Regulations on fire pits can be strict, especially in areas susceptible to wildfires or air pollution. During times of droughts or poor air quality, local authorities can issue burn bans to prevent wildfires and air pollution. Also, many areas require a burn permit for any outdoor burning. Be sure to check your county’s fire pit rules online or call your local fire department for information.

Regardless of where you live, you’ll most likely see these common fire pit regulations:

  • Avoid placing your fire pit on uneven ground.

  • A fire must be attended to and supervised by an adult at all times.

  • Don’t light a fire with wind conditions over 15 miles per hour.

  • Fires should be no taller and wider than three feet. The higher the fire, the more likely it will spread.

  • Keep children and pets at least three feet away from the fire.

Fire Pit Distance from House, Property Line, and Other Structures

A safe fire pit distance is another important regulation that most counties implement. Here are some general guidelines your local community might establish:

  • Place your fire pit at a safe distance (10-25 feet) from any flammable structures or surfaces. This includes your house, trees, shed, vehicle, neighbors’ property, and wood deck, among other things. 

  • Keep your fire pit away from overhanging branches. A 21-foot clearance is standard for most municipalities. 

  • Don't put your fire pit too close to your property line. The minimum distance between the fire and property line varies from county to county, so be sure to check your local guidelines.

Type of Fire Pit

When it comes to choosing a backyard fire pit, there are a few questions you need to ask yourself. Do you want an in-ground or portable fire pit? Do you want to use wood or gas as your source of fuel? Compare the different types of fire pits available and decide which is best for your home.

In-Ground Fire Pit

If you want your fire pit to be a backyard focal point, a permanent in-ground fire pit is ideal. You can go the DIY route, but if you do, there are important factors to consider:

  • First, you need to build a gravel or sand base that’s at least 10 inches deep. This non-combustible base ensures the fire doesn’t make direct contact with the earth.
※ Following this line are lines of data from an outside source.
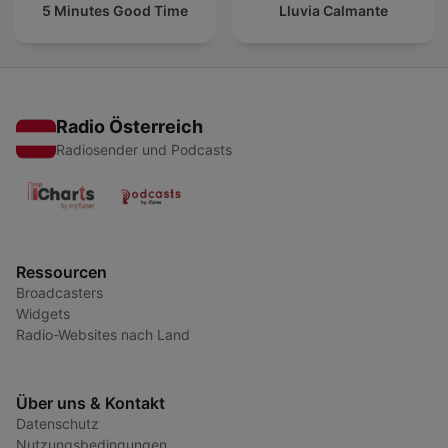
5 Minutes Good Time
Lluvia Calmante
Radio Österreich
Radiosender und Podcasts
Ressourcen
Broadcasters
Widgets
Radio-Websites nach Land
Über uns & Kontakt
Datenschutz
Nutzungsbedingungen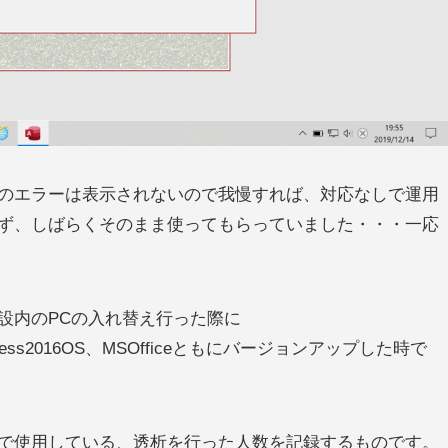
のエラーは表示されないので我慢すれば、対応なしで運用
ず、しばらくそのまま使ってもらっていました・・・一応
設内のPCの入れ替え行った際に
 Access2016OS、MSOfficeともにバージョンアップした時で
で使用している、透析を行った人数を記録するものです。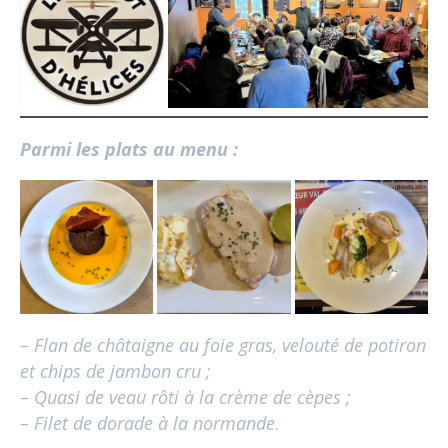
Parmi les plats au menu :
– Flan de châtaigne au foie gras, velouté de potiron
et chips de jambon cru ;
– Quasi de veau rôti à la crème de cèpes ;
– Filet de dorade à la normande
.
  • The fire pit wall should be 6-12 inches high and made out of non-combustible materials like stone or brick.

  • Line your fire pit with heavy-duty metal, so the wall material doesn’t dry out. 

Portable Fire Pit

A portable fire pit is a great alternative if you don’t want to commit to a permanent one. There are a lot of different options at your disposal. A fire bowl is a convenient choice available in various materials such as cast iron, copper, and steel. A fire pit table equipped with propane or natural gas offers a stylish look with surface space for food and drinks. You can also get a chimenea — a freestanding fireplace with a vertical smoke vent. Whatever you decide, don’t put your fire pit directly onto the grass. Instead, set it atop a fire-resistant surface like pavers or bricks. 

Wood vs. Propane vs. Natural Gas

Wood, propane, and natural gas are the most common fuel sources for fire pits. They each have their pros and cons, so it’s up to you what type of fire pit best suits your backyard.
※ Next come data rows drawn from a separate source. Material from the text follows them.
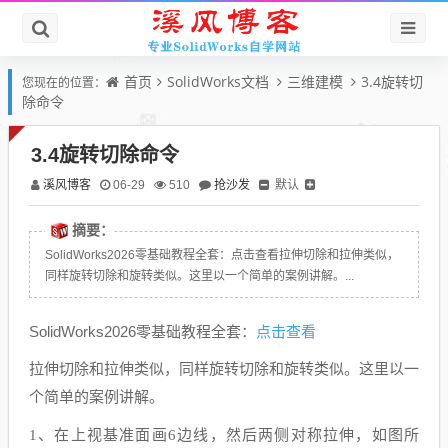
首页
SolidWorks文档
三维建模
3.4旋转切
您现在的位置：
除命令
3.4旋转切除命令
溪风博客
抢沙发
默认
06-29
510
摘要：
SolidWorks2026零基础教程全套：点击查看拉伸切除和拉伸类似，
同样旋转切除和旋转类似。这里以一个简单的案例讲解。...
点击查看
SolidWorks2026零基础教程全套：
拉伸切除和拉伸类似，同样旋转切除和旋转类似。这里以一
个简单的案例讲解。
1、
在上视基准面画
6
边线，然后两侧对称拉伸，如图所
  • Wood — Nothing beats the smoky aroma of a crackling wood-burning fire pit. However, these fire pits are the most regulated, so check your local laws to find out what you can and can’t do.

  • Propane — If you value convenience and portability, a propane fire pit makes an excellent choice because you can turn them on with the flick of a switch. They’re also safe fire pits for wood decks since they’re considered appliances instead of fire features. Just make sure to not put combustibles like paper plates or napkins on top of the tabletop surface, especially if there’s no windshield covering the flames. 

  • Natural Gas — Natural gas fire pits offer the same convenience and safety features as their propane counterparts. Unfortunately, they’re not portable. You need to hook up the fire pit to your home’s gas line via trenching.

Operation Guidelines

You should always be cautious when lighting, maintaining, and extinguishing a fire. Follow these guidelines to ensure you and your family are gathering around a safe outdoor fire pit:

  • Remove combustible materials such as brush, leaves, and pine needles away from your fire pit area.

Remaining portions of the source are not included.